Saved data entries:
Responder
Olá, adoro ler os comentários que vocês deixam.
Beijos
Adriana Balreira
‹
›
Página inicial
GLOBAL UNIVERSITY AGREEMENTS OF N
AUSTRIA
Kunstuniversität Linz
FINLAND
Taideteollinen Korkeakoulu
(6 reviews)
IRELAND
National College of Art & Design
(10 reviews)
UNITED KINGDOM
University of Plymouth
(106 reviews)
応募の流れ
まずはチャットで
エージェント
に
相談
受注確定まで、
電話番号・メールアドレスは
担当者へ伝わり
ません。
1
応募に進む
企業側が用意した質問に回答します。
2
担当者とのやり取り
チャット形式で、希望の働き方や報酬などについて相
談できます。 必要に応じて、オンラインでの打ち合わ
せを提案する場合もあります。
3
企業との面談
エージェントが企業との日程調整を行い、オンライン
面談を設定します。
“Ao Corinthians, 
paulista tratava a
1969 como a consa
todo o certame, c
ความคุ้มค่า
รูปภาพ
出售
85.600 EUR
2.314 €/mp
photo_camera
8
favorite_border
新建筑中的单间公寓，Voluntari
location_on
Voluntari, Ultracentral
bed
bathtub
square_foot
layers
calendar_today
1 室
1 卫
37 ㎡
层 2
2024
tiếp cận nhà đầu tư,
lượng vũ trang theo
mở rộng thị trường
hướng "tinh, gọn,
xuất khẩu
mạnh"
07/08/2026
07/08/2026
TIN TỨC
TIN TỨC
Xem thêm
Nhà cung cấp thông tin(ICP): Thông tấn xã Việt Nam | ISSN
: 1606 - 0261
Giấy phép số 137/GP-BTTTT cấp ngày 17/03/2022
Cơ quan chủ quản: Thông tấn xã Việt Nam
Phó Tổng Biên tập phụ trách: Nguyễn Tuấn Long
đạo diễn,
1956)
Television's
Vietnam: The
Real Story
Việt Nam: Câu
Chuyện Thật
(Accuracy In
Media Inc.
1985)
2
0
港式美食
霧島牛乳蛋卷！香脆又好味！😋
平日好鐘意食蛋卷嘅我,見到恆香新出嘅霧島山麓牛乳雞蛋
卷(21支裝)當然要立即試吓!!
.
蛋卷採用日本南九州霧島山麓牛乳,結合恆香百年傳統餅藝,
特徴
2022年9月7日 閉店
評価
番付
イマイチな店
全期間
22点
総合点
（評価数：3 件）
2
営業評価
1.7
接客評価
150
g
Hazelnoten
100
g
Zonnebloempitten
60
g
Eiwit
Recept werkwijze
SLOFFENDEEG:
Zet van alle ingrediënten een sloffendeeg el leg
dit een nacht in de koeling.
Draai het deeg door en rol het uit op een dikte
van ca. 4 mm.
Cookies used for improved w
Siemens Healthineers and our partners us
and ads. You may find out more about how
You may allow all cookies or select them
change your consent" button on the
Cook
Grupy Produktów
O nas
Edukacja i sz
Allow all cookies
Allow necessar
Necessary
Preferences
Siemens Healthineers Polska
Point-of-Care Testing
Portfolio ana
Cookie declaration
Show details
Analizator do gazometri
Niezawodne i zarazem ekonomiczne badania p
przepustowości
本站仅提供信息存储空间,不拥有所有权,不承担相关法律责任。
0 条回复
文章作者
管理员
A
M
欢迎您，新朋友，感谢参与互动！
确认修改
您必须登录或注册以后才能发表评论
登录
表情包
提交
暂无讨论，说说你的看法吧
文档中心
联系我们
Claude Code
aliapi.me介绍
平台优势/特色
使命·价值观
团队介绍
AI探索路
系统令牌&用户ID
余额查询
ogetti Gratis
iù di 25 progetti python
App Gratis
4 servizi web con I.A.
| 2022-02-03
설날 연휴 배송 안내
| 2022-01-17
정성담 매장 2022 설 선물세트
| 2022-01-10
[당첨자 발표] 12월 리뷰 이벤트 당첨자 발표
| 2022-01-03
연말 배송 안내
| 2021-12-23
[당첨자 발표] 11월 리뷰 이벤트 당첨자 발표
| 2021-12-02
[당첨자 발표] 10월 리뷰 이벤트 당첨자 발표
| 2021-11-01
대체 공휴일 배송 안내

▶ [Brief]: Please reproduce, exactly as they appear above, the lines from the line containing "Recept werkwijze" up to and including the line containing "You may allow all cookies or select them".

▶ [Result]:
Recept werkwijze
SLOFFENDEEG:
Zet van alle ingrediënten een sloffendeeg el leg
dit een nacht in de koeling.
Draai het deeg door en rol het uit op een dikte
van ca. 4 mm.
Cookies used for improved w
Siemens Healthineers and our partners us
and ads. You may find out more about how
You may allow all cookies or select them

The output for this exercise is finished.